Learning a language? Immerse yourself!
It used to be better. Back before the Internet, headlines were almost always followed by what was called a Tag Line, which explained a bit more about the subject of the article. This resulted in headlines along these lines:
BIG TROUBLE IN LITTLE CHINA
Water Main Break in Chinatown Snarls Traffic in Sydney
The top line is the headline – a little difficult to know what it means even if English is your first language, possibly impossible if you’re a non-English speaker. Ah, but the tag line clears things up a bit. You might still be a little in the dark about local Sydney events and neighbourhoods, but you at least have some clue what the story will be dealing with.
But in the Internet age, tag lines are fading away, because all of the emphasis is on the headline. The headline is what will turn up in a web search, and it is often all a potential reader will see before deciding whether to read the article. As a result, headlines are becoming more and more simple, declarative, and easy to understand.
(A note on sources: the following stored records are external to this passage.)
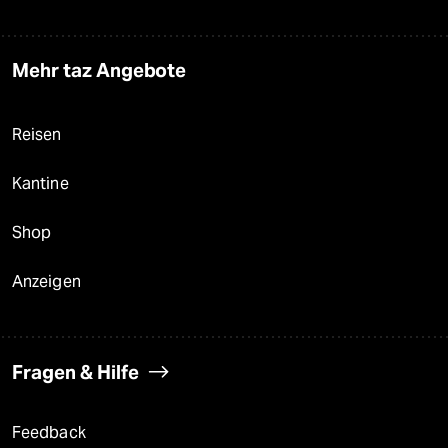
Mehr taz Angebote
Reisen
Kantine
Shop
Anzeigen
Fragen & Hilfe
Feedback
What Makes a Good Headline
The problem with headlines from a translation services point of view is that they are often purposefully obscure or poetic in nature, trying to be eye-catching while inviting the reader to investigate further. Many poor headlines give no information concerning what the article is about. Other headlines may seem to be very clear on what the article is about, but give no indication as to why you should read the article at all, as all the useful information appears to be contained in the headline itself. Other bad headlines can be preachy, colouring the subject with a clear bias.
Headlines can be frustrating. When seeking material to read in your target language, it can be difficult to tell what will be worth your time simply from the headline – but keeping some of these problems in mind can make it easier to bypass an inferior headline and get right to the text.